• _Task statement_
Print exactly, and only, the lines running from the line containing "les asegura" through the end of the records below.

(Source data)
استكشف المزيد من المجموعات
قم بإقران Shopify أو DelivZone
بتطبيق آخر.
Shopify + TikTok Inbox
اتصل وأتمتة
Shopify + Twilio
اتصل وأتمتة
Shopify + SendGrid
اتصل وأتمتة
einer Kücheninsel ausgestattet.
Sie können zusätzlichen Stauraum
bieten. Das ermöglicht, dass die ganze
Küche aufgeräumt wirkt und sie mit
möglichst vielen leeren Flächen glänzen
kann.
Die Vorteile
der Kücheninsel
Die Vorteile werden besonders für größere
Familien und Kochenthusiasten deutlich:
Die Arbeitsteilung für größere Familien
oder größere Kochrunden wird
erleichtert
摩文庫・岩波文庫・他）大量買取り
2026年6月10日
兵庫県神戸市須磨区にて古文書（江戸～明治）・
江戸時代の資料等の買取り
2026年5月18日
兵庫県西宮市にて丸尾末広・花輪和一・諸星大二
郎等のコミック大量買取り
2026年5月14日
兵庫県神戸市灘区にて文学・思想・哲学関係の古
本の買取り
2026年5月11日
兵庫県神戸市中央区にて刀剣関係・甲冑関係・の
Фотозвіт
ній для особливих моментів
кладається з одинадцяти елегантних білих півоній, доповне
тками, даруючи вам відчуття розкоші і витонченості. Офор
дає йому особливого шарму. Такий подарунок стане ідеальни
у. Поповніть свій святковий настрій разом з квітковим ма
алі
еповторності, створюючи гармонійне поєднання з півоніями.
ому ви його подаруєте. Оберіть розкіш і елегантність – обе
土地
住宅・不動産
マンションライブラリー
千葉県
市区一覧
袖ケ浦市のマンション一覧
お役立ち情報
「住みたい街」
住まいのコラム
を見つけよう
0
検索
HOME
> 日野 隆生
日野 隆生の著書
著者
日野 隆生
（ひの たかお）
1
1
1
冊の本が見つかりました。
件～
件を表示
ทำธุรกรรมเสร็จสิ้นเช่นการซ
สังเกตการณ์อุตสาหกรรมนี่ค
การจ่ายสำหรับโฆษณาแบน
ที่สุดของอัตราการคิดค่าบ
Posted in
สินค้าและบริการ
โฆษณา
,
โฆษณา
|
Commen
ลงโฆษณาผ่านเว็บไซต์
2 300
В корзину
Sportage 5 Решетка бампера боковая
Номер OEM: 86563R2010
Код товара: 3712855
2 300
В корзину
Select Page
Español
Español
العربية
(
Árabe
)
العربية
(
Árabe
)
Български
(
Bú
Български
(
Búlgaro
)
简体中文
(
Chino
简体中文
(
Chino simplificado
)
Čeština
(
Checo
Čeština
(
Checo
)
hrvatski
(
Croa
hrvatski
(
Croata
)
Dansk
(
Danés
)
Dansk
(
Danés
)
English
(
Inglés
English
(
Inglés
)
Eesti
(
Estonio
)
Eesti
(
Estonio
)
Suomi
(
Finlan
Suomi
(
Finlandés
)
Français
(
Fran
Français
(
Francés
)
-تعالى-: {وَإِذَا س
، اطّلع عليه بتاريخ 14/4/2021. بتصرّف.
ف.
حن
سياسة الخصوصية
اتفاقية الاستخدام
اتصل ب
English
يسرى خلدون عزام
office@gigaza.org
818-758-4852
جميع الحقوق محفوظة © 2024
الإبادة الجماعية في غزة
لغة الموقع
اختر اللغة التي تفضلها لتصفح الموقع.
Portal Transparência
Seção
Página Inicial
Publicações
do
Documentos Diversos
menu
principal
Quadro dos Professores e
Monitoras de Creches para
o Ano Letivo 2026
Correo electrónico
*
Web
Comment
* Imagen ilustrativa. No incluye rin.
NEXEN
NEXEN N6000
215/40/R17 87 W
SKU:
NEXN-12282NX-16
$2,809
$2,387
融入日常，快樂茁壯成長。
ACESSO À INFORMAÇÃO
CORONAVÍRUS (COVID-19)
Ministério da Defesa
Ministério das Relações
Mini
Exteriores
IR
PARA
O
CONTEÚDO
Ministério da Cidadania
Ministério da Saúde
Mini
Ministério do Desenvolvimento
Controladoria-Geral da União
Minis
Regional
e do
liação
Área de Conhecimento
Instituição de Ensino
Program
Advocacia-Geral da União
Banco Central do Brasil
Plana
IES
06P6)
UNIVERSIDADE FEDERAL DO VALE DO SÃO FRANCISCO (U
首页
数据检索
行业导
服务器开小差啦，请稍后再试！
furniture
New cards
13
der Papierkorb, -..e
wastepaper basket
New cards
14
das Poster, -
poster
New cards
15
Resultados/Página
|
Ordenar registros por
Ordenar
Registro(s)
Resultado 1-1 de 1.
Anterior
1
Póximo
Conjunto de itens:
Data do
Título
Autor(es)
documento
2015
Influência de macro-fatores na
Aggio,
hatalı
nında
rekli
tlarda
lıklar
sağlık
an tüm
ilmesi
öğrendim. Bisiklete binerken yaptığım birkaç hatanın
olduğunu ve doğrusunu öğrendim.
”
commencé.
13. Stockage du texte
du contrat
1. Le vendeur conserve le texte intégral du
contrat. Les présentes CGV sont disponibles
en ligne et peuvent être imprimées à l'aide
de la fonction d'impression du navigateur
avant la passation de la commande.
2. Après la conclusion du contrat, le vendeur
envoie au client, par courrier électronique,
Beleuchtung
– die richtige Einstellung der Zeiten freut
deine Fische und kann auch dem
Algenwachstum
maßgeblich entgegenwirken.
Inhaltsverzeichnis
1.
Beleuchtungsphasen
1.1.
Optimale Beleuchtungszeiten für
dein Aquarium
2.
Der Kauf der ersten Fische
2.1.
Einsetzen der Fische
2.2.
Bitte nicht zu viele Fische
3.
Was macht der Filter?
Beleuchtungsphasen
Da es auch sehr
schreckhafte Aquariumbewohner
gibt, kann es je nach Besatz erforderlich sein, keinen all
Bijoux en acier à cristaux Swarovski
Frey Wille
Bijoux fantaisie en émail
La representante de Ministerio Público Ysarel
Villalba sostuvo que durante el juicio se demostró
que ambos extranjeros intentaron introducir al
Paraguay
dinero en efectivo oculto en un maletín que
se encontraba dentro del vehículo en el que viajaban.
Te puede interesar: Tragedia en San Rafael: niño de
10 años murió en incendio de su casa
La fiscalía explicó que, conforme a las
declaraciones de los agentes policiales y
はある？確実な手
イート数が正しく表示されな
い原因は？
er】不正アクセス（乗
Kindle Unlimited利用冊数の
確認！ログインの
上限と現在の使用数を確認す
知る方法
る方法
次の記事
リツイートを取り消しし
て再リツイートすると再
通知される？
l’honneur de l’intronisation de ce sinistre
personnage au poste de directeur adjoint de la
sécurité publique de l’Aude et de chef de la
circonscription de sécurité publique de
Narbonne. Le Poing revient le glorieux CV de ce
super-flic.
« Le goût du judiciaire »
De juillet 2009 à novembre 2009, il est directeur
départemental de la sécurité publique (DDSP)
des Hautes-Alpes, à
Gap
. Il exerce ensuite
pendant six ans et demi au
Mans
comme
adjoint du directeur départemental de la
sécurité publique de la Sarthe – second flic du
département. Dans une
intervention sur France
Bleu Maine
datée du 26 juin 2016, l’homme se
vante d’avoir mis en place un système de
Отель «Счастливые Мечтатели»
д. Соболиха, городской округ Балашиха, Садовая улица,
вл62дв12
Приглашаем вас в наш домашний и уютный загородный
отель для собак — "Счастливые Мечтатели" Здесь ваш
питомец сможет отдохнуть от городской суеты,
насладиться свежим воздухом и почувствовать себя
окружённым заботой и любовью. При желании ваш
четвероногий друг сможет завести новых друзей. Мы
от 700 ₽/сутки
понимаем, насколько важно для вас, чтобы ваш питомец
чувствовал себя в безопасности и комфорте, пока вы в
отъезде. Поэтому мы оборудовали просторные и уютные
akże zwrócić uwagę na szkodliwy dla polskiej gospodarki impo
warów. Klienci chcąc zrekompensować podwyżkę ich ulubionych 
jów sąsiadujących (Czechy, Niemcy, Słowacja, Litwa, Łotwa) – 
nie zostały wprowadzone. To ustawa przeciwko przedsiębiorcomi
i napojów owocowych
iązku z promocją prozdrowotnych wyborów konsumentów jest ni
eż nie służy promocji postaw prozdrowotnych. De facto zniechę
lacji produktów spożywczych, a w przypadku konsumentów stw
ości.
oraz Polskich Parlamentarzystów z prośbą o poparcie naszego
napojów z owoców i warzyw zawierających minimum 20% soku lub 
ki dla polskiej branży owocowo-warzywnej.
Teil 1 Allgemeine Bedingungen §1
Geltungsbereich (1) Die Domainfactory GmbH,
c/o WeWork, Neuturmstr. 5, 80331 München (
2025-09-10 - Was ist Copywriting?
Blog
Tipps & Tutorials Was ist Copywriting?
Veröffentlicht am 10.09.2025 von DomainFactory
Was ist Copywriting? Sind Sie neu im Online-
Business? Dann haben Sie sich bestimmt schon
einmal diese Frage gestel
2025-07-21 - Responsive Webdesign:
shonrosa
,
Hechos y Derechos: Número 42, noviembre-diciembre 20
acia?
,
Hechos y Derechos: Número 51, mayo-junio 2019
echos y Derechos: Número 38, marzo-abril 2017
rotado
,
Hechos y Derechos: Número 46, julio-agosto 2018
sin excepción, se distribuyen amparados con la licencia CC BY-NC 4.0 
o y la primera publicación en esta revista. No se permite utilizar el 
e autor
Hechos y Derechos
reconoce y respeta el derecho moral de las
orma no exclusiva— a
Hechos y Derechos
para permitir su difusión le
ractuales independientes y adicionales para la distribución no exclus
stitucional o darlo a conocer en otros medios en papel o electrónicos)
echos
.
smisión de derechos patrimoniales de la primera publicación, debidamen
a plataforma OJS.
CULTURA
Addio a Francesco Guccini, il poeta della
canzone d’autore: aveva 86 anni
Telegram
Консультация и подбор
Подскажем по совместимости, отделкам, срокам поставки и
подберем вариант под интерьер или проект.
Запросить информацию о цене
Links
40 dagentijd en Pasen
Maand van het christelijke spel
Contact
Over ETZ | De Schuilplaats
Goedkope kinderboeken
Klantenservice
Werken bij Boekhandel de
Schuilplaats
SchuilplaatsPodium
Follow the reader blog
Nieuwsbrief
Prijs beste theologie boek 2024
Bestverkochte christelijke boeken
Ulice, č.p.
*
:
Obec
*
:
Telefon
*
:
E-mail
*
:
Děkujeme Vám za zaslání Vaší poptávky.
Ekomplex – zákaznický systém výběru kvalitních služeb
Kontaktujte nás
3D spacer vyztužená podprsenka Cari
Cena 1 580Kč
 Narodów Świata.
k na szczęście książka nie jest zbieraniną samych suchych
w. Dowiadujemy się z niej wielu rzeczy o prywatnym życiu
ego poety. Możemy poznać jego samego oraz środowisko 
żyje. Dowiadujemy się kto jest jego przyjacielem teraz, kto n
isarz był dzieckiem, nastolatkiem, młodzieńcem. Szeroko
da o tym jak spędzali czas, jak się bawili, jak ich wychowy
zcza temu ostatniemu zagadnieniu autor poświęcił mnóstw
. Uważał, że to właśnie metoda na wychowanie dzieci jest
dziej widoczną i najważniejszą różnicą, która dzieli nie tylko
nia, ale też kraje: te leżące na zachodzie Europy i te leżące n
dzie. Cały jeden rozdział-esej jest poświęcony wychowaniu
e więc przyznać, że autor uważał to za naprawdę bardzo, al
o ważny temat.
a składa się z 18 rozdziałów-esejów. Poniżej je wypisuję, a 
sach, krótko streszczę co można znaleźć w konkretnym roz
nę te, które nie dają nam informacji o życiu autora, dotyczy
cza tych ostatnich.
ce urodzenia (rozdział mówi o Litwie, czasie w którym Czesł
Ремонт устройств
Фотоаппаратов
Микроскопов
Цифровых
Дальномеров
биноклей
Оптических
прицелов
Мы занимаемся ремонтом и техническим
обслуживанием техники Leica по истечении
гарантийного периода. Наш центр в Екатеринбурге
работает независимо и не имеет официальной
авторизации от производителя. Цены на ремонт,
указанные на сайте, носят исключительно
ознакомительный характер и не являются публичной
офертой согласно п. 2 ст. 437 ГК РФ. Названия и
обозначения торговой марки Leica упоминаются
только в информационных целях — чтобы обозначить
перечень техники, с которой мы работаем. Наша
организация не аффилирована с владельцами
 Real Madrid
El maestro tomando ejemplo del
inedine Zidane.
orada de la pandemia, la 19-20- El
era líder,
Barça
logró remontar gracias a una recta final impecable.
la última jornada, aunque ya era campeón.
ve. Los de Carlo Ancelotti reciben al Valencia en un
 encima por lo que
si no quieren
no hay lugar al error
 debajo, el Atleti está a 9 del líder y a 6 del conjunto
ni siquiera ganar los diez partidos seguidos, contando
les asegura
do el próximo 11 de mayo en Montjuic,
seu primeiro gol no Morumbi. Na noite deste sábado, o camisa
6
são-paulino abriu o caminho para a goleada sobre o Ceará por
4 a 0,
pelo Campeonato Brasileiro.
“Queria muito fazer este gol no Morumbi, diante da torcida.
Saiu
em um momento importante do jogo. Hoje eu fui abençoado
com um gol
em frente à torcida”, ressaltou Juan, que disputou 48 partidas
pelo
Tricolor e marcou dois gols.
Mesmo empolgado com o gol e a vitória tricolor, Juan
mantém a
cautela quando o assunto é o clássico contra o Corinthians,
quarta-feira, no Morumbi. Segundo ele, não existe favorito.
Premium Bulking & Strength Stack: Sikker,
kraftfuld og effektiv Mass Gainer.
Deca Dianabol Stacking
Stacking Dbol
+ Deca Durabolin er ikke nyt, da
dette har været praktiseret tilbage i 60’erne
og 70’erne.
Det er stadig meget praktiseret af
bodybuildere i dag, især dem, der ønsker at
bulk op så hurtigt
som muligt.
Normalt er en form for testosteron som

• _Response to this exercise_
les asegura
do el próximo 11 de mayo en Montjuic,
seu primeiro gol no Morumbi. Na noite deste sábado, o camisa
6
são-paulino abriu o caminho para a goleada sobre o Ceará por
4 a 0,
pelo Campeonato Brasileiro.
“Queria muito fazer este gol no Morumbi, diante da torcida.
Saiu
em um momento importante do jogo. Hoje eu fui abençoado
com um gol
em frente à torcida”, ressaltou Juan, que disputou 48 partidas
pelo
Tricolor e marcou dois gols.
Mesmo empolgado com o gol e a vitória tricolor, Juan
mantém a
cautela quando o assunto é o clássico contra o Corinthians,
quarta-feira, no Morumbi. Segundo ele, não existe favorito.
Premium Bulking & Strength Stack: Sikker,
kraftfuld og effektiv Mass Gainer.
Deca Dianabol Stacking
Stacking Dbol
+ Deca Durabolin er ikke nyt, da
dette har været praktiseret tilbage i 60’erne
og 70’erne.
Det er stadig meget praktiseret af
bodybuildere i dag, især dem, der ønsker at
bulk op så hurtigt
som muligt.
Normalt er en form for testosteron som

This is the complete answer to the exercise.